O sucessor foi o antigo apoiador da ditadura e vice-presidente mais velho da CBF, José Maria Marin, filiado ao PTB e com extensa carreira na política. Portanto, o perfil do comandante que pouco se importa com o futuro do futebol seguiu. O próximo presidente da entidade já está definido e será Marco Polo Del Nero, atual vice-presidente. Mesmo cuidando de algo de interesse público, a entidade é privada, por isso, em teoria, o governo não poderia intervir nela. Mas, como revelou Juca Kfouri, o STF já tem decisão que mostra o contrário

Portanto, interferir no comando da CBF é possível e, pelas recentes declarações de Dilma e do ministro do Esporte Aldo Rebelo (PC do B), este é o interesse do atual governo.
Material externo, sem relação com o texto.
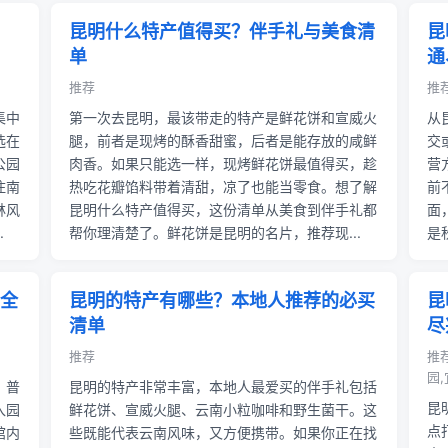
昆明什么特产值得买？伴手礼与美食清
昆
单
通
推荐
推荐
集中
第一次去昆明，最该带走的特产是鲜花饼和宣威火
从
选在
腿，前者是现烤的酥香甜蜜，后者是能存放的咸鲜
交
公园
肉香。如果只能选一样，现烤鲜花饼最值得买，趁
营
住南
热吃花瓣馅料带着清甜，凉了也能当零食。想了解
前
林风
昆明什么特产值得买，这份清单从美食到伴手礼都
面
.
帮你理清楚了。鲜花饼是昆明的名片，推荐现...
是
全
昆明的特产有哪些？本地人推荐的必买
昆
清单
尽
推荐
推
园,
。普
昆明的特产非常丰富，本地人最爱买的伴手礼包括
昆
入园
鲜花饼、宣威火腿、云南小粒咖啡和野生菌干。这
点
馆内
些既能代表云南风味，又方便携带。如果你正在找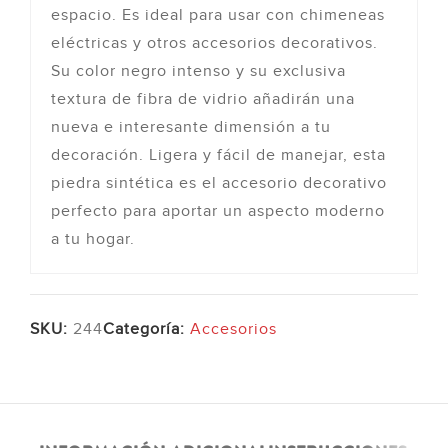
espacio. Es ideal para usar con chimeneas
eléctricas y otros accesorios decorativos.
Su color negro intenso y su exclusiva
textura de fibra de vidrio añadirán una
nueva e interesante dimensión a tu
decoración. Ligera y fácil de manejar, esta
piedra sintética es el accesorio decorativo
perfecto para aportar un aspecto moderno
a tu hogar.
SKU:
244
Categoría:
Accesorios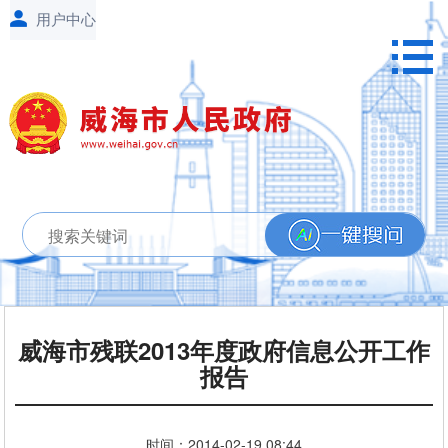
威海市残联2013年度政府信息公开工作
报告
时间：
2014-02-19
08:44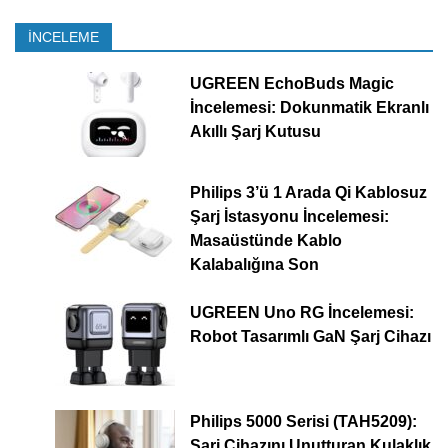
İNCELEME
UGREEN EchoBuds Magic
İncelemesi: Dokunmatik Ekranlı
Akıllı Şarj Kutusu
Philips 3’ü 1 Arada Qi Kablosuz
Şarj İstasyonu İncelemesi:
Masaüstünde Kablo
Kalabalığına Son
UGREEN Uno RG İncelemesi:
Robot Tasarımlı GaN Şarj Cihazı
Philips 5000 Serisi (TAH5209):
Şarj Cihazını Unutturan Kulaklık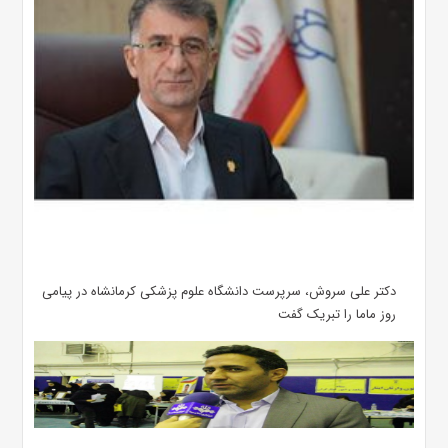
دکتر علی سروش، سرپرست دانشگاه علوم پزشکی کرمانشاه در پیامی
روز ماما را تبریک گفت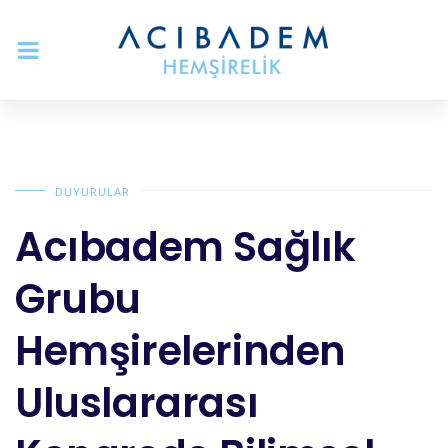
DUYURULAR
Acıbadem Sağlık
Grubu
Hemşirelerinden
Uluslararası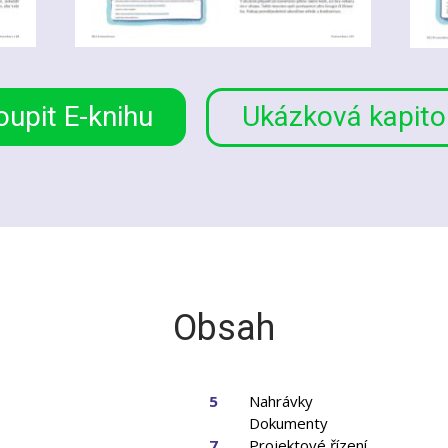
oupit E-knihu
Ukázková kapito
Obsah
5
Nahrávky
Dokumenty
7
Projektové řízení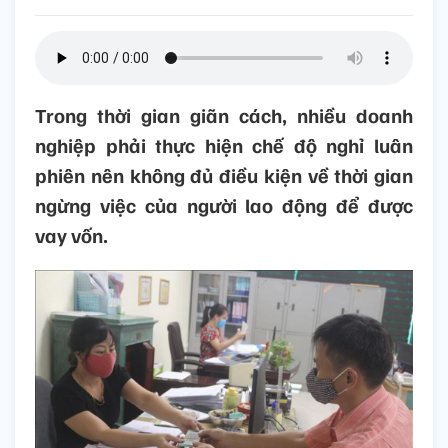
Trong thời gian giãn cách, nhiều doanh
nghiệp phải thực hiện chế độ nghỉ luân
phiên nên không đủ điều kiện về thời gian
ngừng việc của người lao động để được
vay vốn.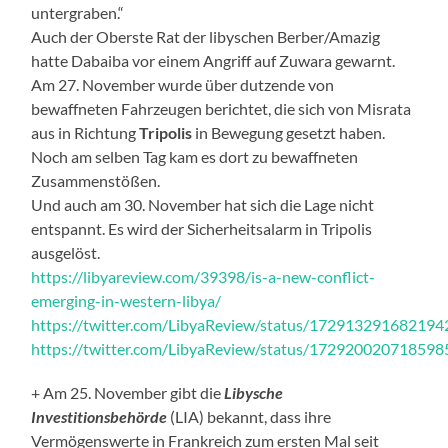
untergraben.“
Auch der Oberste Rat der libyschen Berber/Amazig
hatte Dabaiba vor einem Angriff auf Zuwara gewarnt.
Am 27. November wurde über dutzende von
bewaffneten Fahrzeugen berichtet, die sich von Misrata
aus in Richtung
Tripolis
in Bewegung gesetzt haben.
Noch am selben Tag kam es dort zu bewaffneten
Zusammenstößen.
Und auch am 30. November hat sich die Lage nicht
entspannt. Es wird der Sicherheitsalarm in Tripolis
ausgelöst.
https://libyareview.com/39398/is-a-new-conflict-
emerging-in-western-libya/
https://twitter.com/LibyaReview/status/17291329168219
https://twitter.com/LibyaReview/status/17292002071859
+ Am 25. November gibt die
Libysche
Investitionsbehörde
(LIA) bekannt, dass ihre
Vermögenswerte in Frankreich zum ersten Mal seit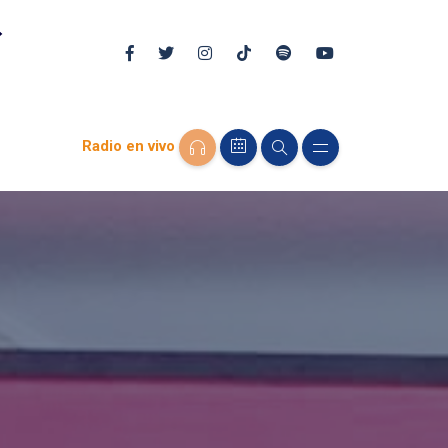
Radio en vivo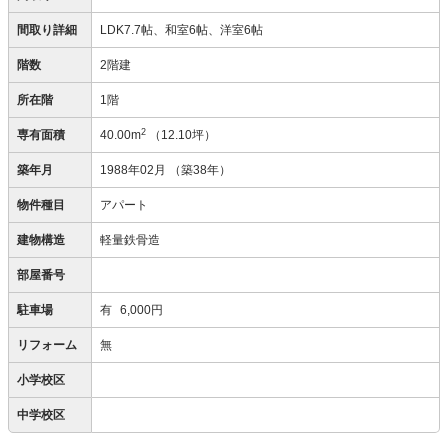
間取り詳細
LDK7.7帖、和室6帖、洋室6帖
階数
2階建
所在階
1階
2
専有面積
40.00m
（12.10坪）
築年月
1988年02月
（築38年）
物件種目
アパート
建物構造
軽量鉄骨造
部屋番号
駐車場
有
6,000円
リフォーム
無
小学校区
中学校区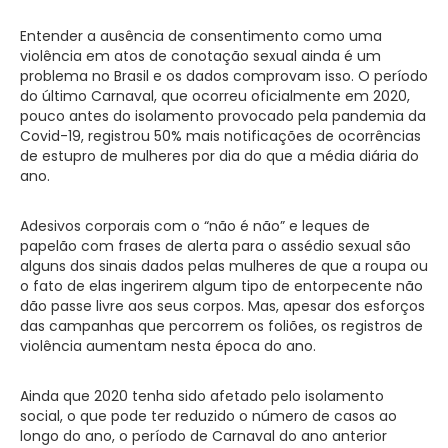
Entender a ausência de consentimento como uma
violência em atos de conotação sexual ainda é um
problema no Brasil e os dados comprovam isso. O período
do último Carnaval, que ocorreu oficialmente em 2020,
pouco antes do isolamento provocado pela pandemia da
Covid-19, registrou 50% mais notificações de ocorrências
de estupro de mulheres por dia do que a média diária do
ano.
Adesivos corporais com o “não é não” e leques de
papelão com frases de alerta para o assédio sexual são
alguns dos sinais dados pelas mulheres de que a roupa ou
o fato de elas ingerirem algum tipo de entorpecente não
dão passe livre aos seus corpos. Mas, apesar dos esforços
das campanhas que percorrem os foliões, os registros de
violência aumentam nesta época do ano.
Ainda que 2020 tenha sido afetado pelo isolamento
social, o que pode ter reduzido o número de casos ao
longo do ano, o período de Carnaval do ano anterior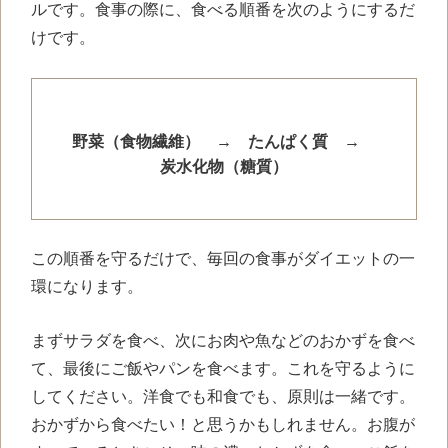
ルです。食事の際に、食べる順番を次のようにするだ
けです。
野菜（食物繊維） → たんぱく質 →
炭水化物（糖質）
この順番を守るだけで、毎回の食事がダイエットの一
環になります。
まずサラダを食べ、次にお肉や魚などのおかずを食べ
て、最後にご飯やパンを食べます。これを守るように
してください。洋食でも和食でも、原則は一緒です。
おかずから食べたい！と思うかもしれません。お腹が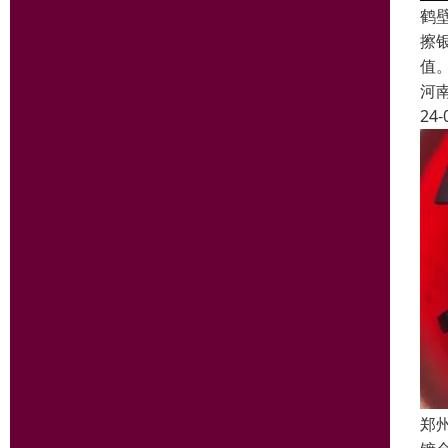
鹤
擦
值
河
24-
郑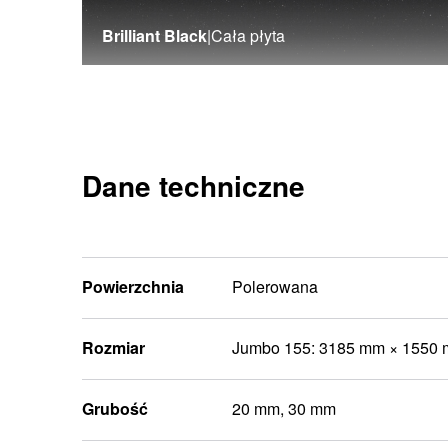
Brilliant Black
|
Cała płyta
Dane techniczne
Powierzchnia
Polerowana
Rozmiar
Jumbo 155: 3185 mm × 1550
Grubość
20 mm, 30 mm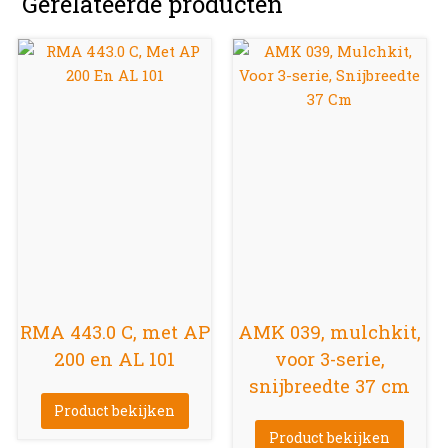
Gerelateerde producten
RMA 443.0 C, met AP
AMK 039, mulchkit,
200 en AL 101
voor 3-serie,
snijbreedte 37 cm
Product bekijken
Product bekijken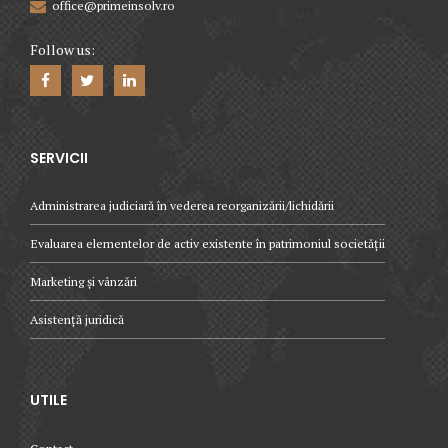
office@primeinsolv.ro
Follow us:
SERVICII
Administrarea judiciară în vederea reorganizării/lichidării
Evaluarea elementelor de activ existente în patrimoniul societății
Marketing și vânzări
Asistență juridică
UTILE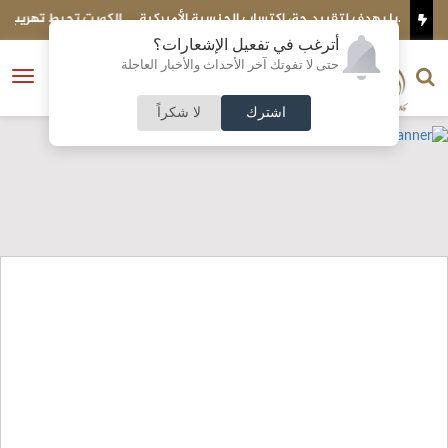
ة الأميركية
الكويت تحبط تهريب شحنة ضخمة إلى مصر..ماذا بداخلها؟
أترغب في تفعيل الإشعارات؟
الناشر و رئيس التحرير
حتى لا تفوتك آخر الأحداث والأخبار العاجلة
النسخة الكاملة
فتح
نشأت الحلبي
القائمة
اشترك
لا شكراً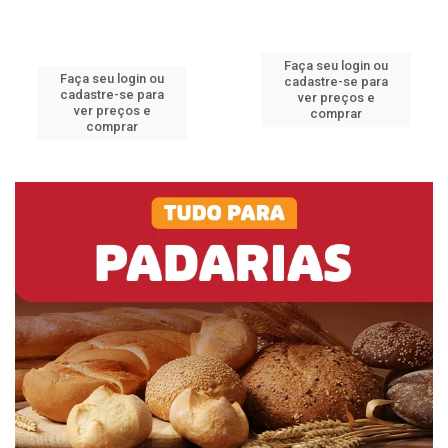
Faça seu login ou
Faça seu login ou
cadastre-se para
cadastre-se para
ver preços e
ver preços e
comprar
comprar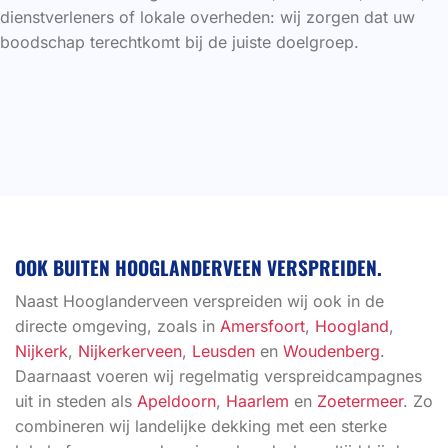
dienstverleners of lokale overheden: wij zorgen dat uw
boodschap terechtkomt bij de juiste doelgroep.
OOK BUITEN HOOGLANDERVEEN VERSPREIDEN.
Naast Hooglanderveen verspreiden wij ook in de
directe omgeving, zoals in
Amersfoort
,
Hoogland
,
Nijkerk
,
Nijkerkerveen
,
Leusden
en
Woudenberg
.
Daarnaast voeren wij regelmatig verspreidcampagnes
uit in steden als
Apeldoorn
,
Haarlem
en
Zoetermeer
. Zo
combineren wij landelijke dekking met een sterke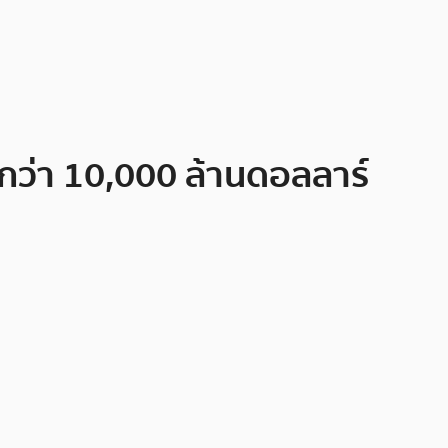
 กว่า 10,000 ล้านดอลลาร์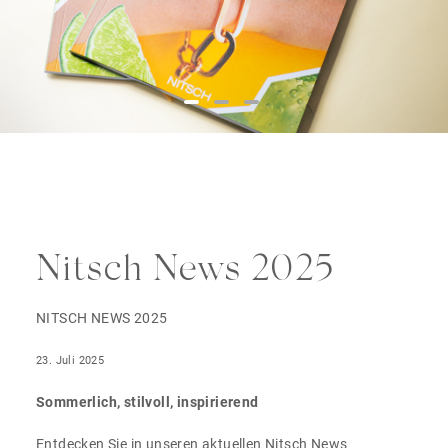
Nitsch News 2025
NITSCH NEWS 2025
23. Juli 2025
Sommerlich, stilvoll, inspirierend
Entdecken Sie in unseren aktuellen Nitsch News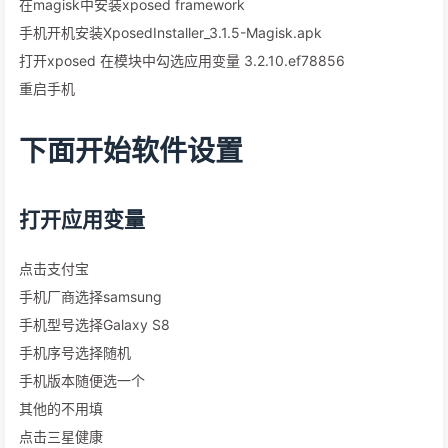
在magisk中安装xposed framework
手机开机安装XposedInstaller_3.1.5-Magisk.apk
打开xposed 在模块中勾选应用变量 3.2.10.ef78856
重启手机
下面开始软件设置
打开应用变量
点击支付宝
手机厂商选择samsung
手机型号选择Galaxy S8
手机序号选择随机
手机版本随便选一个
其他的不用填
点击三星健康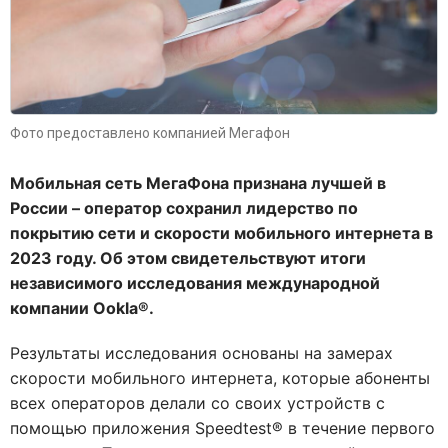
Фото предоставлено компанией Мегафон
Мобильная сеть МегаФона признана лучшей в
России – оператор сохранил лидерство по
покрытию сети и скорости мобильного интернета в
2023 году. Об этом свидетельствуют итоги
независимого исследования международной
компании Ookla®.
Результаты исследования основаны на замерах
скорости мобильного интернета, которые абоненты
всех операторов делали со своих устройств с
помощью приложения Speedtest® в течение первого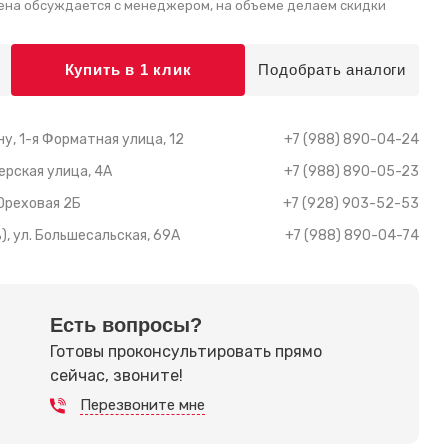
ена обсуждается с менеджером, на объеме делаем скидки
Купить в 1 клик
Подобрать аналоги
у, 1-я Форматная улица, 12
+7 (988) 890-04-24
ерская улица, 4А
+7 (988) 890-05-23
 Ореховая 2Б
+7 (928) 903-52-53
), ул. Большесальская, 69А
+7 (988) 890-04-74
Есть вопросы?
Готовы проконсультировать прямо
сейчас, звоните!
Перезвоните мне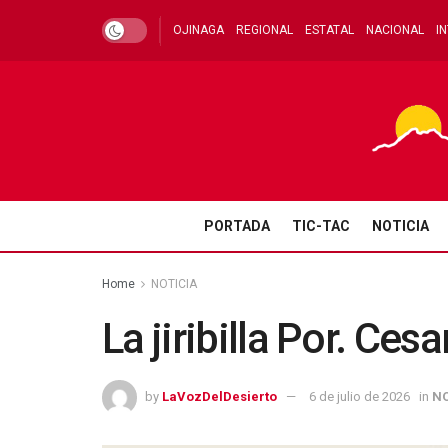
OJINAGA
REGIONAL
ESTATAL
NACIONAL
I
PORTADA
TIC-TAC
NOTICIA
Home
NOTICIA
La jiribilla Por. Cesa
by
LaVozDelDesierto
6 de julio de 2026
in
NO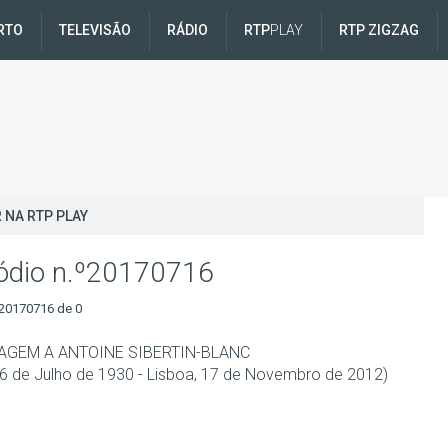
RTO
TELEVISÃO
RÁDIO
RTP
PLAY
RTP ZIGZAG
 NA RTP PLAY
ódio n.º20170716
20170716 de 0
GEM A ANTOINE SIBERTIN-BLANC
 16 de Julho de 1930 - Lisboa, 17 de Novembro de 2012)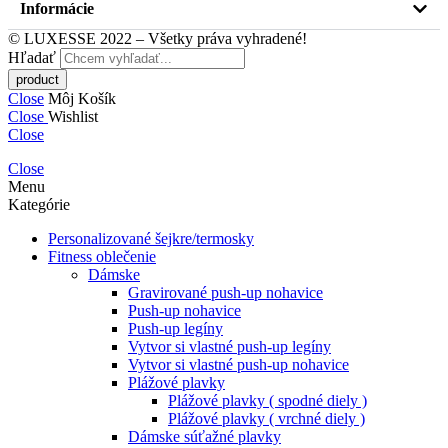
Informácie
© LUXESSE 2022 – Všetky práva vyhradené!
Hľadať
Close
Môj Košík
Close
Wishlist
Close
Close
Menu
Kategórie
Personalizované šejkre/termosky
Fitness oblečenie
Dámske
Gravirované push-up nohavice
Push-up nohavice
Push-up legíny
Vytvor si vlastné push-up legíny
Vytvor si vlastné push-up nohavice
Plážové plavky
Plážové plavky ( spodné diely )
Plážové plavky ( vrchné diely )
Dámske súťažné plavky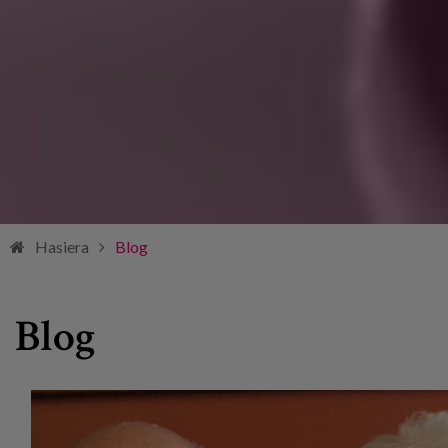
Hasiera
Blog
Blog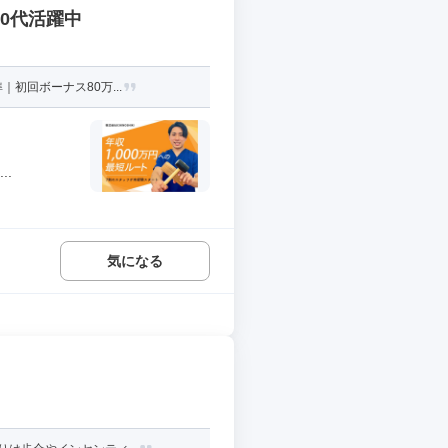
30代活躍中
初回ボーナス80万...
.
気になる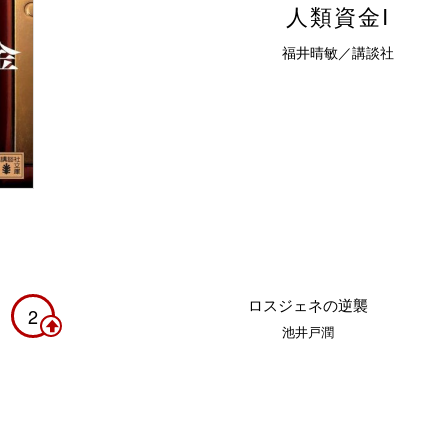
人類資金I
福井晴敏／講談社
ロスジェネの逆襲
2
池井戸潤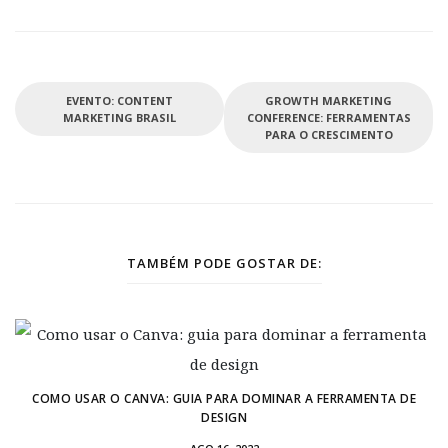
EVENTO: CONTENT
GROWTH MARKETING
MARKETING BRASIL
CONFERENCE: FERRAMENTAS
PARA O CRESCIMENTO
TAMBÉM PODE GOSTAR DE:
COMO USAR O CANVA: GUIA PARA DOMINAR A FERRAMENTA DE
DESIGN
Antes da Copa, a presidente recebeu uma série de jornalistas esportivos e disse que o grande legado do Mundial 2014 seria a melhoria do futebol praticado no Brasil. Na ocasião, ficou prometida uma reunião entre o Palácio do Planalto e o movimento Bom Senso Futebol Clube. Desde então, já foram duas conversas com o grupo de jogadores, que também tem especialistas em diversas áreas (administração, direito e etc), e a impressão de que uma participação do estado no comando do futebol brasileiro está próxima de acontecer. 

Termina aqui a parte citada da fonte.